A GLAMOUROUS SUMMER EXHIBITION july 5th - september 4th A tribute to the swimsuits of the 1950s Pin-Ups, sublime pieces of the feminine wardrobe From July 5th to September 4th 2017 Galerie Joseph 7 rue Froissart 75003 Paris From 11am to 8pm open every day Entry : 6 euros Following the success of the retrospective 70 years of Bikini in Paris, Lyon, New York, and Milan in 2016, fashion historians and expert collectors Ghislaine Rayer and Patrice Gaulupeau present a new exhibition dedicated to swimsuits. This event is part of the Hollywood cycle comprised of 2 cultural events at the heart of the Marais*. The Joseph Gallery, popular place of the world of fashion, welcomes during the summer a Fashion exhibition of 60 swimsuits from the golden age of Hollywood bathing during the 1950s. This is paralleled with a photographs exhibition of the greatest stars in swimsuit (Elizabeth Taylor, Ava Gardner, Jayne Russel, Esther Williams ) The flagship item of the exhibition is a glamourous velvet swimsuit worn by Marilyn Monroe during a photo shooting for the star brand Catalina.
A HISTORICAL AND FASHIONABLE DESCENT INTO THE BEHIND THE SCENE OF POSTWAR HOLLYWOOD WHEN A GLAMOUROUS TREND EMERGES FROM CENSORSHIP During the 1950s, Hollywood actresses could not be seen wearing lingerie or lightly dressed. In order to circumvent the rules, movie producers decided to ask their celebrities to pose having a swimsuit on. This could highlight their attractive physique. The enthusiasm that these pictures generated opened the reign of the Pin-Ups. The most famous was and remains Bettie Page, who, even if she was known for the pictures where she wore sexy lingerie, owed success to her photo shoot in leopard swimsuit, which launched a new trend for this print.
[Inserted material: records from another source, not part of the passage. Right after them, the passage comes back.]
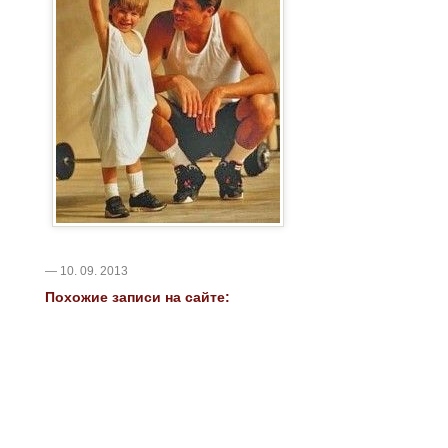
— 10. 09. 2013
Похожие записи на сайте:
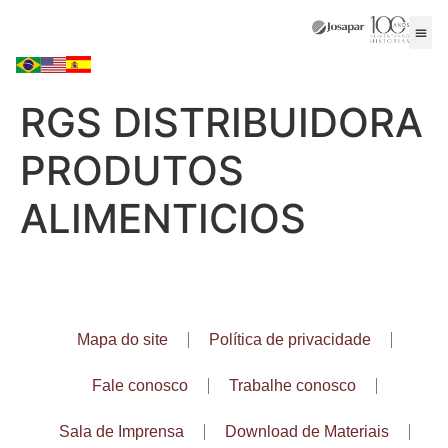
RGS DISTRIBUIDORA
PRODUTOS
ALIMENTICIOS
Mapa do site
Política de privacidade
Fale conosco
Trabalhe conosco
Sala de Imprensa
Download de Materiais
The golden age of seaside resorts in the United States in the 1950s and 1960s is also linked to the insouciance of the postwar era, music, beach, surfing, and a new art of living! The trend for bathing increased to such an extent that brands stretched their imagination to create swimsuits for stars, which made women sublime. Some of them became iconic and the Pin-Up or vintage fashion has a bright future since reproductions of these pieces are still appreciated by teenage girls as well as by women.
curators Ghislaine Rayer et Patrice Gaulupeau Fashion antiquarians, then expert collectors specialized in lingerie, corsets, and bathing suits, Ghislaine Rayer and Patrice Gaulupeau have bought, collected, and exposed the more beautiful and luxurious items in these three domains. Patiently bargain-hunted all over the world, the items presented in the collection are remarkably rare, diverse, well-preserved, and historically relevant. With more than 5000 textile pieces and hundreds of photo archives, adverts, catalogs, magazines, POS, packaging, and so on, this collection is today one of the most important in the world including museum collections. For Pin-Up, the Golden Age of Seaside Bathing, these experts open the doors of the collection in order to present the often little known history of the postwar swimming suit! www.nuitsdesatin.com
the exhibition Focused on Marylin Monroe with, for the very first time in Europe, the lace and velvet swimsuit she wore for a photo shoot of the brand Catalina in 1951. Pictures of the photo shoot go with the mythical swimsuit. High-fashion swimsuits designed by emblematic American brands (Jantzen, Catalina, Cole of California, ) and created for pin-ups and Hollywood stars. A presentation of swimsuits taken from aquatic Hollywood movies, in which Esther Williams was an illustrious mermaid. A corner dedicated to luxury swimsuit which equated and surpassed evening dresses at the select Pool Parties thrown in Hollywood. The exhibition also puts forwards the European tendencies of the 1950s, the Brigitte Bardot style or the New York spirit when the collaboration between great French fashion designers (Dior, Jacques Fath, Schiaparelli) and great American brands give birth to a timeless, high-fashion style. Rare photographical archives and advertisements by the best illustrators of the period (Gruau, Vargas, Petty, etc ).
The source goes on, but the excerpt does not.